Thermodynamic analysis of catalysis by the dihydroorotases from hamster and Bacillus caldolyticus, as compared with the uncatalyzed reaction.

Dihydroorotase (DHOase, EC 3.5.2.3) from the extreme thermophile Bacillus caldolyticus has been subcloned, sequenced, expressed, and purified as a monomer. The catalytic properties of this thermophilic DHOase have been compared with another type I enzyme, the DHOase domain from hamster, to investigate how the thermophilic enzyme is adapted to higher temperatures. B. caldolyticus DHOase has higher V max and K s values than hamster DHOase at the same temperature. The thermodynamic parameters for the binding of L-dihydroorotate were determined at 25 °C for hamster DHOase (AG = -6.9 kcal/mol, AH = -11.5 kcal/mol, TΔS = -4.6 kcal/mol) and B. caldolyticus DHOase (AG = -5.6 kcal/mol, ΔH = -4.2 kcal/mol, TΔS = +1.4 kcal/mol). The smaller enthalpy release and positive entropy for thermophilic DHOase are indicative of a weakly interacting Michaelis complex. Hamster DHOase has an enthalpy of activation of 12.3 kcal/mol, similar to the release of enthalpy upon substrate binding, rendering the k cat /K s value almost temperature independent.
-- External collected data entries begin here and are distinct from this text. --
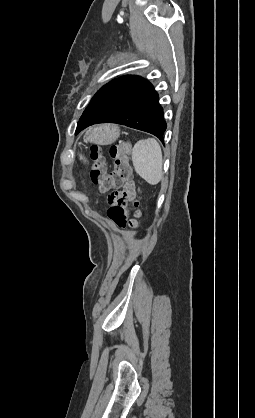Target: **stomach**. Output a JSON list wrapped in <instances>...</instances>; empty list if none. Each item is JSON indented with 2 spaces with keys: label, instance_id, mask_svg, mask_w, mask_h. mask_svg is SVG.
Listing matches in <instances>:
<instances>
[{
  "label": "stomach",
  "instance_id": "obj_1",
  "mask_svg": "<svg viewBox=\"0 0 255 418\" xmlns=\"http://www.w3.org/2000/svg\"><path fill=\"white\" fill-rule=\"evenodd\" d=\"M118 137L119 130L112 125L97 126L86 133L87 141L101 145L113 143Z\"/></svg>",
  "mask_w": 255,
  "mask_h": 418
}]
</instances>
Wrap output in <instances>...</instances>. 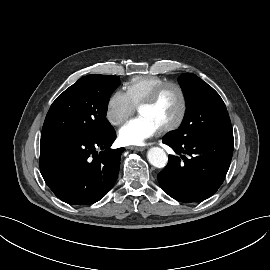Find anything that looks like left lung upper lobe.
Here are the masks:
<instances>
[{
    "instance_id": "1",
    "label": "left lung upper lobe",
    "mask_w": 270,
    "mask_h": 270,
    "mask_svg": "<svg viewBox=\"0 0 270 270\" xmlns=\"http://www.w3.org/2000/svg\"><path fill=\"white\" fill-rule=\"evenodd\" d=\"M178 81L186 97L187 110L181 127L170 137L184 141L193 134L233 136L231 121L219 94L191 73L183 74Z\"/></svg>"
}]
</instances>
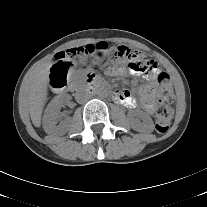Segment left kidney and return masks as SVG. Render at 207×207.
<instances>
[{
    "instance_id": "left-kidney-1",
    "label": "left kidney",
    "mask_w": 207,
    "mask_h": 207,
    "mask_svg": "<svg viewBox=\"0 0 207 207\" xmlns=\"http://www.w3.org/2000/svg\"><path fill=\"white\" fill-rule=\"evenodd\" d=\"M128 117L132 129H134L135 131L141 133H151L154 130L153 120L147 113L141 110H135L129 112ZM139 118L142 120V122L140 121Z\"/></svg>"
}]
</instances>
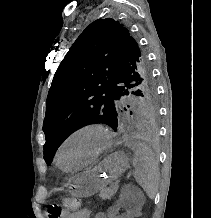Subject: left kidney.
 <instances>
[{"label":"left kidney","mask_w":211,"mask_h":218,"mask_svg":"<svg viewBox=\"0 0 211 218\" xmlns=\"http://www.w3.org/2000/svg\"><path fill=\"white\" fill-rule=\"evenodd\" d=\"M107 218H140V215H136V207H131L130 198H118L113 207H108Z\"/></svg>","instance_id":"5707ae66"}]
</instances>
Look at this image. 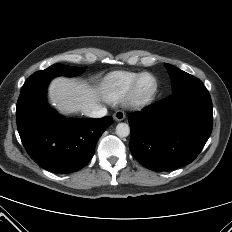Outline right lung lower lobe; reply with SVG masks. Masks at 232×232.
<instances>
[{
    "mask_svg": "<svg viewBox=\"0 0 232 232\" xmlns=\"http://www.w3.org/2000/svg\"><path fill=\"white\" fill-rule=\"evenodd\" d=\"M48 83L21 90L16 107L18 132L26 151L41 167L75 172L91 160L97 140L113 119H64L46 102Z\"/></svg>",
    "mask_w": 232,
    "mask_h": 232,
    "instance_id": "1",
    "label": "right lung lower lobe"
}]
</instances>
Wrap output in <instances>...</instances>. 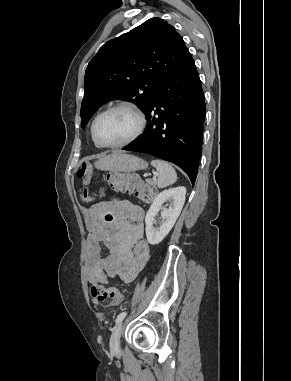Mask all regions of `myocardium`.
<instances>
[{"label": "myocardium", "mask_w": 291, "mask_h": 381, "mask_svg": "<svg viewBox=\"0 0 291 381\" xmlns=\"http://www.w3.org/2000/svg\"><path fill=\"white\" fill-rule=\"evenodd\" d=\"M117 109H128V110L132 111L138 119L137 128H136L135 132L129 138H127V139H125L119 143H114V144L105 143L98 136L97 124L103 116H105L106 114H108L114 110H117ZM145 126H146L145 115L137 105H135L131 102H120V103H117V104L105 109L104 111H102L100 114L97 115V117L94 119L93 124H92V135H93V138L95 139V141L101 147L118 148V147L126 146V145L134 142L135 140H137L141 136V134L143 133Z\"/></svg>", "instance_id": "1"}]
</instances>
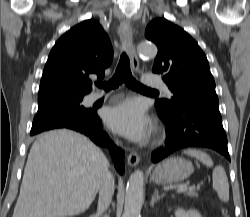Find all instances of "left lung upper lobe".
<instances>
[{"mask_svg": "<svg viewBox=\"0 0 250 217\" xmlns=\"http://www.w3.org/2000/svg\"><path fill=\"white\" fill-rule=\"evenodd\" d=\"M146 38L158 47L152 71L164 74L173 93L171 100H158L156 108L173 114L186 103L218 99L207 58L188 33L165 18H157L147 26Z\"/></svg>", "mask_w": 250, "mask_h": 217, "instance_id": "5c2ea615", "label": "left lung upper lobe"}]
</instances>
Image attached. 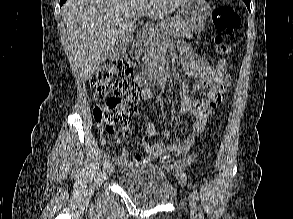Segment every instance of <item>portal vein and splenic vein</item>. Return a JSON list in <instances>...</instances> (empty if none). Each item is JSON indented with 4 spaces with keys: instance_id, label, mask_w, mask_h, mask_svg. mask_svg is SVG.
I'll return each mask as SVG.
<instances>
[{
    "instance_id": "portal-vein-and-splenic-vein-1",
    "label": "portal vein and splenic vein",
    "mask_w": 293,
    "mask_h": 219,
    "mask_svg": "<svg viewBox=\"0 0 293 219\" xmlns=\"http://www.w3.org/2000/svg\"><path fill=\"white\" fill-rule=\"evenodd\" d=\"M143 16H144L143 13H139V14L137 15V18H141V17H143Z\"/></svg>"
}]
</instances>
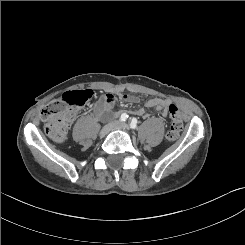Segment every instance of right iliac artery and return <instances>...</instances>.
Returning a JSON list of instances; mask_svg holds the SVG:
<instances>
[{"label":"right iliac artery","mask_w":245,"mask_h":245,"mask_svg":"<svg viewBox=\"0 0 245 245\" xmlns=\"http://www.w3.org/2000/svg\"><path fill=\"white\" fill-rule=\"evenodd\" d=\"M127 118H128V114H127V113H123V114L120 116V121H121V122H124V121L127 120Z\"/></svg>","instance_id":"82829eb1"}]
</instances>
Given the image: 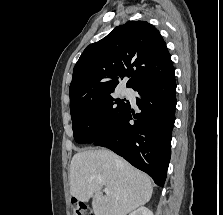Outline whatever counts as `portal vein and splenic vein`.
Segmentation results:
<instances>
[{"label":"portal vein and splenic vein","instance_id":"obj_1","mask_svg":"<svg viewBox=\"0 0 223 215\" xmlns=\"http://www.w3.org/2000/svg\"><path fill=\"white\" fill-rule=\"evenodd\" d=\"M104 191H105V193H110L108 187H105Z\"/></svg>","mask_w":223,"mask_h":215}]
</instances>
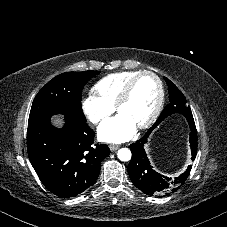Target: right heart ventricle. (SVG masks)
Returning <instances> with one entry per match:
<instances>
[{
  "label": "right heart ventricle",
  "mask_w": 227,
  "mask_h": 227,
  "mask_svg": "<svg viewBox=\"0 0 227 227\" xmlns=\"http://www.w3.org/2000/svg\"><path fill=\"white\" fill-rule=\"evenodd\" d=\"M138 72L130 70L109 74L95 84L93 92L109 106L114 107L127 82Z\"/></svg>",
  "instance_id": "1"
}]
</instances>
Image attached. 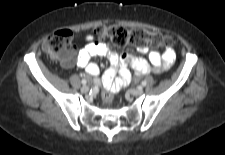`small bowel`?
Masks as SVG:
<instances>
[{"label":"small bowel","mask_w":225,"mask_h":155,"mask_svg":"<svg viewBox=\"0 0 225 155\" xmlns=\"http://www.w3.org/2000/svg\"><path fill=\"white\" fill-rule=\"evenodd\" d=\"M71 42L76 47L83 46L78 52L76 64L84 68L90 76L98 77L100 74L99 66L91 62L92 57L101 56L108 59L110 67L103 74L101 84L103 89L106 87L111 88L112 94L130 80L129 67H132L140 74L160 73L168 69L175 59V53L171 48L164 49L160 53L156 50L150 51L147 46L138 47L140 53L148 54V60L126 53L118 54L107 44L98 42L96 35L93 33L76 32L72 35ZM72 64L73 62H64L66 67H70ZM116 75L119 76L117 80H115Z\"/></svg>","instance_id":"1"}]
</instances>
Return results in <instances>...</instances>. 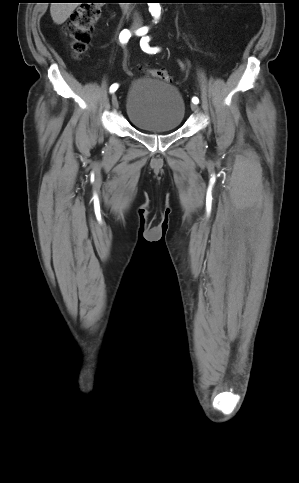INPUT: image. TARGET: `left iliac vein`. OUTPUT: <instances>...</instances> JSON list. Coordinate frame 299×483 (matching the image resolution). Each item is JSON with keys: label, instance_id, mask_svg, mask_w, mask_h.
<instances>
[{"label": "left iliac vein", "instance_id": "left-iliac-vein-1", "mask_svg": "<svg viewBox=\"0 0 299 483\" xmlns=\"http://www.w3.org/2000/svg\"><path fill=\"white\" fill-rule=\"evenodd\" d=\"M190 107H191V109H192L193 111H196V110H197V108H198V107H197V104H194V103H192V104L190 105Z\"/></svg>", "mask_w": 299, "mask_h": 483}]
</instances>
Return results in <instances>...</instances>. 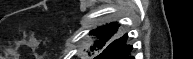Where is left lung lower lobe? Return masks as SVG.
<instances>
[{"label": "left lung lower lobe", "instance_id": "left-lung-lower-lobe-1", "mask_svg": "<svg viewBox=\"0 0 193 59\" xmlns=\"http://www.w3.org/2000/svg\"><path fill=\"white\" fill-rule=\"evenodd\" d=\"M127 35L118 39L110 48H106L98 59H134L129 56L132 46L126 45Z\"/></svg>", "mask_w": 193, "mask_h": 59}]
</instances>
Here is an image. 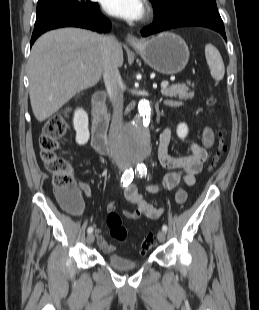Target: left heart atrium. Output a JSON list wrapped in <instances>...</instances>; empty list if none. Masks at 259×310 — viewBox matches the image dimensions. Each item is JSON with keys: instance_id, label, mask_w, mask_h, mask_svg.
Here are the masks:
<instances>
[{"instance_id": "left-heart-atrium-1", "label": "left heart atrium", "mask_w": 259, "mask_h": 310, "mask_svg": "<svg viewBox=\"0 0 259 310\" xmlns=\"http://www.w3.org/2000/svg\"><path fill=\"white\" fill-rule=\"evenodd\" d=\"M104 10L115 17L137 21L145 13L143 0H103Z\"/></svg>"}]
</instances>
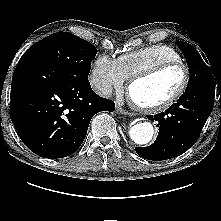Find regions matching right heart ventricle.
I'll return each mask as SVG.
<instances>
[{"instance_id":"1","label":"right heart ventricle","mask_w":221,"mask_h":221,"mask_svg":"<svg viewBox=\"0 0 221 221\" xmlns=\"http://www.w3.org/2000/svg\"><path fill=\"white\" fill-rule=\"evenodd\" d=\"M165 61H181V56L174 48L164 44H153L126 52L117 59L125 79Z\"/></svg>"}]
</instances>
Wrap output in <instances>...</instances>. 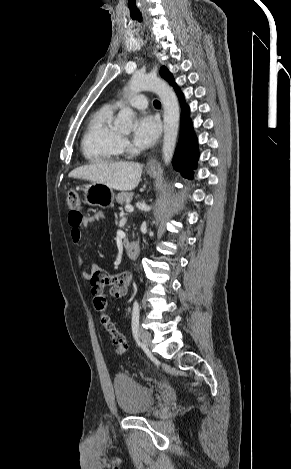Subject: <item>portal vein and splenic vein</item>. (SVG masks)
<instances>
[{"mask_svg":"<svg viewBox=\"0 0 291 469\" xmlns=\"http://www.w3.org/2000/svg\"><path fill=\"white\" fill-rule=\"evenodd\" d=\"M125 209L128 210V211H133V210H134L133 206L130 205V204H127V205L125 206Z\"/></svg>","mask_w":291,"mask_h":469,"instance_id":"obj_1","label":"portal vein and splenic vein"}]
</instances>
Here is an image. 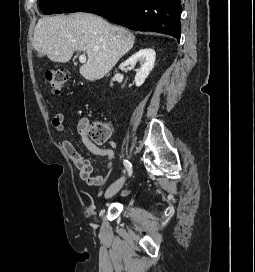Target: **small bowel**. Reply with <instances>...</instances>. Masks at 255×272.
Here are the masks:
<instances>
[{"instance_id": "c3829d8e", "label": "small bowel", "mask_w": 255, "mask_h": 272, "mask_svg": "<svg viewBox=\"0 0 255 272\" xmlns=\"http://www.w3.org/2000/svg\"><path fill=\"white\" fill-rule=\"evenodd\" d=\"M53 127L58 131L64 130V115L62 113H57L52 119ZM78 133L81 137V140L86 147V149L97 156H100L105 159L104 171L107 173L110 171L113 160H114V151L112 148H102L92 142L86 134V123L84 121L80 122L78 125ZM62 147L72 160L76 168L79 170L81 178L86 181L90 186H101L105 182V175H93V166L89 159L84 155L79 153L74 147L73 143L70 140H63Z\"/></svg>"}]
</instances>
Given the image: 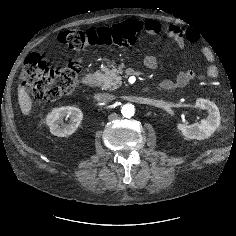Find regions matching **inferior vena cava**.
Returning a JSON list of instances; mask_svg holds the SVG:
<instances>
[{
	"mask_svg": "<svg viewBox=\"0 0 236 236\" xmlns=\"http://www.w3.org/2000/svg\"><path fill=\"white\" fill-rule=\"evenodd\" d=\"M97 100L107 103L115 99L114 95L109 93H99L96 96Z\"/></svg>",
	"mask_w": 236,
	"mask_h": 236,
	"instance_id": "obj_1",
	"label": "inferior vena cava"
}]
</instances>
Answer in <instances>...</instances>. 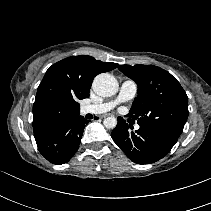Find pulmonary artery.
I'll use <instances>...</instances> for the list:
<instances>
[{
    "mask_svg": "<svg viewBox=\"0 0 211 211\" xmlns=\"http://www.w3.org/2000/svg\"><path fill=\"white\" fill-rule=\"evenodd\" d=\"M138 87L135 81L126 79L120 86L117 97L109 102L88 104L82 107L81 111L83 114H101L112 110L119 103L126 102L135 97ZM139 129V125L135 126Z\"/></svg>",
    "mask_w": 211,
    "mask_h": 211,
    "instance_id": "obj_1",
    "label": "pulmonary artery"
}]
</instances>
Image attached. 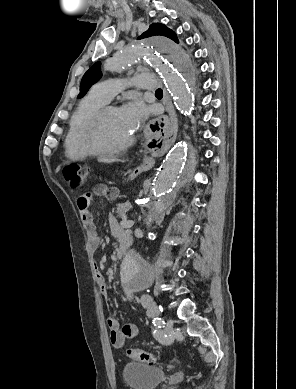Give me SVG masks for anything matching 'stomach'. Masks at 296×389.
Instances as JSON below:
<instances>
[{
	"mask_svg": "<svg viewBox=\"0 0 296 389\" xmlns=\"http://www.w3.org/2000/svg\"><path fill=\"white\" fill-rule=\"evenodd\" d=\"M128 178L131 184H136L139 178V171L137 169H130L128 171Z\"/></svg>",
	"mask_w": 296,
	"mask_h": 389,
	"instance_id": "obj_1",
	"label": "stomach"
}]
</instances>
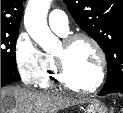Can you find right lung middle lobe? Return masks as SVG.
Listing matches in <instances>:
<instances>
[{
    "label": "right lung middle lobe",
    "mask_w": 123,
    "mask_h": 113,
    "mask_svg": "<svg viewBox=\"0 0 123 113\" xmlns=\"http://www.w3.org/2000/svg\"><path fill=\"white\" fill-rule=\"evenodd\" d=\"M19 31L1 32V84L20 80L15 48Z\"/></svg>",
    "instance_id": "dd1d6c3e"
}]
</instances>
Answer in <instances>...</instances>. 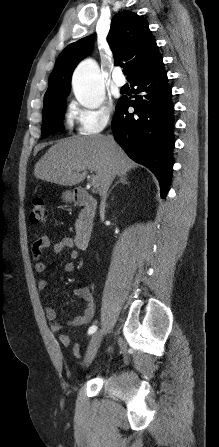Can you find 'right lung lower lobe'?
<instances>
[{"label":"right lung lower lobe","instance_id":"right-lung-lower-lobe-1","mask_svg":"<svg viewBox=\"0 0 219 447\" xmlns=\"http://www.w3.org/2000/svg\"><path fill=\"white\" fill-rule=\"evenodd\" d=\"M135 100L121 97L112 120L115 140L134 161L157 177L161 197L168 193L173 170L174 105L162 58L130 81ZM129 106L135 112L129 113Z\"/></svg>","mask_w":219,"mask_h":447}]
</instances>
B. caldolyticus DHOase shows a decrease in the enthalpy of activation from 12.2 kcal/mol at temperatures from 30 to 50 °C to 5.3 kcal/mol for temperatures of 50-70 °C. Vibrational energy at higher temperatures may facilitate the transition ES → ES ‡ , making k cat /K s almost temperature independent. The pseudo-first-order rate constant for water attack on L-dihydroorotate, based on experiments at elevated temperature, is 3.2 x 10 -11 s -1 at 25 °C, with ΔH ‡ = 24.7 kcal/mol and TΔS = -6.9 kcal/mol. Thus, hamster DHOase enhances the rate of substrate hydrolysis by a factor of 1.6 x 10 14 , achieving this rate enhancement almost entirely by lowering the enthalpy of activation (ΔΔT ‡ = -19.5 kcal/mol). Both the rate enhancement and transition state affinity of hamster DHOase increase steeply with decreasing temperature, consistent with the development of H-bonds and electrostatic interactions in the transition state that were not present in the enzyme-substrate complex in the ground state.